A question about <triangle scan conversion using homogeneous coordinates>

[Nemesis2k]

A question about the rasterization algorithm presented in
Olano and Greer's paper <Triangle scan conversion using homogeneous
coordinates>

In section 4.1 of Olano's paper, it is said that if an attribute
linearly varies across the triangle in 3D, it must obey the equation:

u = a*X_eye + b*Y_eye + c*Z_eye (1)

But I think that 'u' should obey the following equation instead:

u = a*X_eye + b*Y_eye + c*Z_eye + d (1*)

That is, we have an additional constant 'd' term. After all, equation (1*)
is the general form of a linear function. And I really do not understand
why we are sure that 'd' is 0.

If the equation (1*) holds, then we will have (2*) and (3*) instead (2)
and (3) in Olano's equations:
u = a*X_prj + b*Y_prj + c*W_prj + d (2*)
u/w = a*x/w + b*y/w + d/w = a*X_ndc + b*Y_ndc + c + d/w (3*)

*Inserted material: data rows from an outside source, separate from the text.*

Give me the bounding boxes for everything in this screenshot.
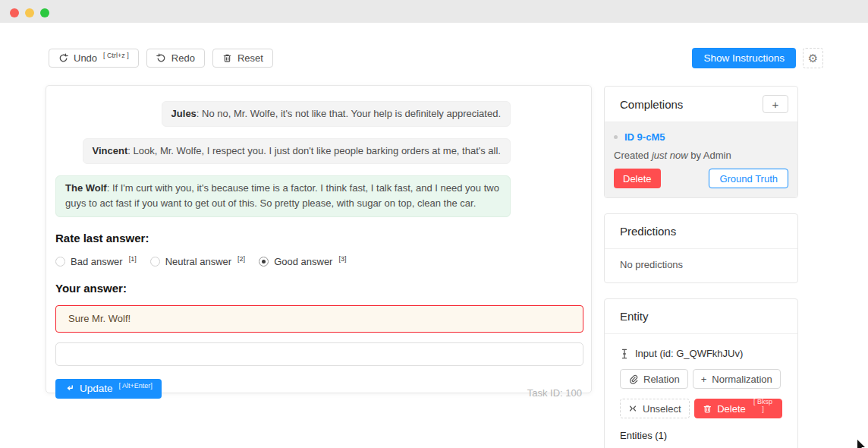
plus-icon: + <box>772 98 779 111</box>
task-id-label: Task ID: 100 <box>527 387 582 399</box>
speaker-name: The Wolf <box>65 182 107 194</box>
answer-heading: Your answer: <box>55 282 582 295</box>
paperclip-icon <box>628 374 638 384</box>
undo-button[interactable]: Undo[ Ctrl+z ] <box>49 49 139 68</box>
rate-heading: Rate last answer: <box>55 232 582 245</box>
ground-truth-button[interactable]: Ground Truth <box>709 169 788 188</box>
choice-neutral-answer[interactable]: Neutral answer[2] <box>150 256 245 267</box>
delete-entity-label: Delete <box>717 403 746 415</box>
show-instructions-button[interactable]: Show Instructions <box>692 48 796 68</box>
enter-icon <box>64 383 74 393</box>
gear-icon: ⚙ <box>808 52 818 64</box>
history-toolbar: Undo[ Ctrl+z ] Redo Reset <box>49 49 273 68</box>
answer-textarea[interactable]: Sure Mr. Wolf! <box>55 305 583 333</box>
choice-label: Good answer <box>274 256 332 267</box>
relation-label: Relation <box>643 374 680 385</box>
trash-icon <box>703 404 712 414</box>
mouse-cursor <box>857 440 868 448</box>
undo-icon <box>58 53 68 63</box>
entity-panel: Entity Input (id: G_QWFkhJUv) Relation +… <box>604 298 798 448</box>
selected-entity-row: Input (id: G_QWFkhJUv) <box>620 348 782 359</box>
choice-good-answer[interactable]: Good answer[3] <box>259 256 346 267</box>
update-button[interactable]: Update[ Alt+Enter] <box>55 379 162 399</box>
settings-button[interactable]: ⚙ <box>803 48 823 68</box>
answer-extra-input[interactable] <box>55 342 583 366</box>
predictions-empty-text: No predictions <box>605 249 797 282</box>
choice-hotkey: [3] <box>338 255 346 263</box>
choice-bad-answer[interactable]: Bad answer[1] <box>55 256 137 267</box>
predictions-panel: Predictions No predictions <box>604 213 798 283</box>
delete-entity-hotkey: [ Bksp ] <box>752 398 774 413</box>
rating-choices: Bad answer[1] Neutral answer[2] Good ans… <box>55 256 582 267</box>
speaker-sep: : <box>197 108 202 119</box>
radio-icon[interactable] <box>55 257 65 267</box>
delete-completion-button[interactable]: Delete <box>614 169 661 188</box>
normalization-label: Normalization <box>712 374 772 385</box>
text-cursor-icon <box>620 349 629 359</box>
completions-panel: Completions + ID 9-cM5 Created just now … <box>604 86 798 198</box>
shrink-icon <box>628 404 637 413</box>
close-window-icon[interactable] <box>10 8 19 17</box>
zoom-window-icon[interactable] <box>40 8 49 17</box>
undo-hotkey: [ Ctrl+z ] <box>103 52 129 59</box>
redo-icon <box>156 53 166 63</box>
choice-label: Bad answer <box>71 256 123 267</box>
completion-id-link[interactable]: ID 9-cM5 <box>624 131 665 143</box>
submit-row: Update[ Alt+Enter] Task ID: 100 <box>55 379 582 399</box>
unselect-button[interactable]: Unselect <box>620 399 690 418</box>
speaker-name: Jules <box>171 108 197 119</box>
entities-count-label: Entities (1) <box>620 430 782 441</box>
speaker-name: Vincent <box>93 145 128 156</box>
completion-created: Created just now by Admin <box>614 150 788 161</box>
add-completion-button[interactable]: + <box>763 95 788 113</box>
choice-label: Neutral answer <box>165 256 231 267</box>
radio-checked-icon[interactable] <box>259 257 269 267</box>
bullet-icon <box>614 135 618 139</box>
delete-entity-button[interactable]: Delete[ Bksp ] <box>694 399 782 418</box>
selected-entity-label: Input (id: G_QWFkhJUv) <box>635 348 743 359</box>
update-label: Update <box>80 383 113 394</box>
completion-item[interactable]: ID 9-cM5 Created just now by Admin Delet… <box>605 122 797 197</box>
undo-label: Undo <box>74 52 97 64</box>
choice-hotkey: [2] <box>237 255 245 263</box>
redo-label: Redo <box>171 52 195 64</box>
unselect-label: Unselect <box>643 403 681 415</box>
dialog-view: Jules: No no, Mr. Wolfe, it's not like t… <box>55 101 511 229</box>
traffic-lights <box>10 8 49 17</box>
relation-button[interactable]: Relation <box>620 369 688 389</box>
top-right-actions: Show Instructions ⚙ <box>692 48 823 68</box>
message-text: Look, Mr. Wolfe, I respect you. I just d… <box>133 145 501 156</box>
update-hotkey: [ Alt+Enter] <box>119 382 153 390</box>
entity-title: Entity <box>620 310 649 323</box>
message-text: No no, Mr. Wolfe, it's not like that. Yo… <box>202 108 501 119</box>
sidebar: Completions + ID 9-cM5 Created just now … <box>604 86 798 448</box>
plus-icon: + <box>701 374 707 385</box>
redo-button[interactable]: Redo <box>146 49 205 68</box>
minimize-window-icon[interactable] <box>25 8 34 17</box>
normalization-button[interactable]: + Normalization <box>693 369 781 389</box>
trash-icon <box>222 53 232 63</box>
dialog-message-highlighted: The Wolf: If I'm curt with you, it's bec… <box>55 175 511 216</box>
task-card: Jules: No no, Mr. Wolfe, it's not like t… <box>46 85 592 393</box>
dialog-message: Vincent: Look, Mr. Wolfe, I respect you.… <box>83 138 511 164</box>
predictions-title: Predictions <box>620 225 676 238</box>
radio-icon[interactable] <box>150 257 160 267</box>
choice-hotkey: [1] <box>129 255 137 263</box>
reset-label: Reset <box>237 52 263 64</box>
reset-button[interactable]: Reset <box>212 49 273 68</box>
speaker-sep: : <box>107 182 112 194</box>
message-text: If I'm curt with you, it's because time … <box>65 182 499 209</box>
completions-title: Completions <box>620 98 683 111</box>
dialog-message: Jules: No no, Mr. Wolfe, it's not like t… <box>162 101 511 127</box>
window-titlebar <box>0 0 868 23</box>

Then I don't know how to get Olano's conclusion on coefficients for
the perspective-correct interpolation because I don't know how to handle
the 'd/w' term

Can anyone help me explaining this? thanks

 

[cass]

I believe the trick is that because we're talking about a triangle, Z_eye is a linearly dependent term, which could be written as

Z_eye = a_triz * X_eye + b_triz * Y_eye + c_triz

That makes

u = (a + c * a_triz) * X_eye + (b + c * b_triz) * Y_eye + c * c_triz

So with different coefficients you can get to the

u = a_foo*X_eye + b_foo*Y_eye + c_foo

form in eye space.

The important observation though is that computing the window space parameter coefficients can be done without projecting everything into window space first. That's a pretty neat result.

 

[Nemesis2k]

But from u = a_foo*X_eye + b_foo*Y_eye + c_foo, we only can derive that

u = a_foo*X_eye + b_foo*Y_eye + c_foo
= a_foo*X_h + b_foo*Y_h + c_foo

and

u/w = a_foo*X_h/w + b_foo*Y_h/w + c_foo/w
= a_foo*X_ndc + b_foo*Y_ndc + c_foo/w

There is still the 'c_foo/w' term which is different from the 'c_foo' term
in Olano's paper.

I know the advantage of that paper and I hope I can get a solid
understanding of why it works besides how to use it.

 

[cass]

Let's start with a plane equation in 3D homogeneous coords

u = ax + by + cz + dw (1)

Note that the last term is 'dw', not just 'd'.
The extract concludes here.